99 acute anterior circulation stroke patients who received multimodal CT and underwent thrombectomy with resulting partial to complete reperfusion (modified thrombolysis in cerebral infarction scale (mTICI) ≥ 2a) were retrospectively analyzed. Penumbra volume was quantified on CT perfusion and penumbra salvage volume (PSV) was calculated as difference of penumbra and net infarct growth from admission to follow-up imaging.

Results

In patients with complete reperfusion (mTICI ≥ 2c), the median PSV was significantly higher than the median PSV in patients with partial or incomplete (mTICI 2a–2b) reperfusion (median 224 mL, IQR: 168–303 versus 158 mL, IQR: 129–225; p < 0.01). A higher degree of recanalization was associated with increased PSV (+ 63 mL per grade, 95% CI: 17–110; p < 0.01). Higher PSV was also associated with improved functional outcome (OR/mRS shift: 0.89; 95% CI: 0.85–0.95, p < 0.0001).

Conclusions

PSV may be an important mediator between functional outcome and recanalization degree in EVT patients and could serve as a more accurate instrument to compare treatment effects than infarct volumes.

Introduction

Mechanical thrombectomy (MT) in acute ischemic stroke substantially improves functional outcome in patients with large vessel occlusion [18, 34]. Yet, the time-sensitive selection of patients who will most likely benefit from MT is a critical factor in clinical practice.
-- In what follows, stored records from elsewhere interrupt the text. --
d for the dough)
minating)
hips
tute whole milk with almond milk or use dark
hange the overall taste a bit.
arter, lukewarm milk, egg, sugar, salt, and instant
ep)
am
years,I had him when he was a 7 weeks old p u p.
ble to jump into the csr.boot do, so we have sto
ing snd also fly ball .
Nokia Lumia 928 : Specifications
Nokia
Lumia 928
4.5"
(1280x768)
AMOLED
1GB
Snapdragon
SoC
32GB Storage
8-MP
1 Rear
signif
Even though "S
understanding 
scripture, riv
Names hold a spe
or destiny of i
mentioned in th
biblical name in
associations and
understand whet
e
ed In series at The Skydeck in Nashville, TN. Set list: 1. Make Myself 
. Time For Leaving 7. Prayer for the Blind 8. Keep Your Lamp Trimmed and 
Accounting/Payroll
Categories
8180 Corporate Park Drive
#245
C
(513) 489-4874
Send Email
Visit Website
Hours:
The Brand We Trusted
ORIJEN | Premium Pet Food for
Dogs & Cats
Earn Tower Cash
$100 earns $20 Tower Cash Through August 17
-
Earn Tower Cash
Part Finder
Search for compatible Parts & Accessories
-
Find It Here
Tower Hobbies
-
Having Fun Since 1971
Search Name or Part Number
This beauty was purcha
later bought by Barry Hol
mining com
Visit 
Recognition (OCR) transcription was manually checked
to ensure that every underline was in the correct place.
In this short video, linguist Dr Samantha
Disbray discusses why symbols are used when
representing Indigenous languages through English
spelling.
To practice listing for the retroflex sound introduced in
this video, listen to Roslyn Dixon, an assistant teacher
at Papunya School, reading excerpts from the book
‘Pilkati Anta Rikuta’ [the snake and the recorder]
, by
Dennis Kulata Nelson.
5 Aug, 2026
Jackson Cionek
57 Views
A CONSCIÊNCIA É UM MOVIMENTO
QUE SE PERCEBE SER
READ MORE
Neuroimaging may be used to guide endovascular treatment, and may serve as a prognostic biomarker [1, 2, 35]. Past MT landmark trials including patients 0–6 h from symptom onset applied different brain imaging criteria for treatment selection, for instance using computed tomography (CT) perfusion to estimate ischemic core volume (i.e. volume that is thought to represent irreversible tissue injury), compared to the total volume of hypoperfused brain tissue [1, 22, 28]. Accordingly, the presence of ischemic penumbra (metabolically viable brain tissue that may be salvageable with rapid cerebral blood flow restoration) is the fundamental rationale for reperfusion therapy [11]. However, the effect of endovascular treatment on functional outcome highly depends on the degree of recanalization as exemplified in previous studies [15, 20, 21]. Recently, a meta-analysis found an incremental association between the degree of recanalization and clinical outcome [21]. Currently, the American Heart Association (AHA) guidelines recommend a score of ≥ 2b on the modified Thrombolysis in Cerebral Infarction (mTICI) scale as the angiographic goal of MT [29, 30]. However, a wide range of outcome is still evident even in cases of successful reperfusion, indicating that outcome is completely mediated by further baseline and procedural covariates [9, 21].

Currently, it remains uncertain how the volume of penumbra salvage (PSV) mediates the effect of thrombectomy on functional outcome. Moreover, the relationship of penumbra salvage and the degree of recanalization has not yet been investigated.

We hypothesized twofold: First, a higher degree of recanalization is incrementally associated with higher PSV. Second, we hypothesized that PSV is directly linked to functional outcome.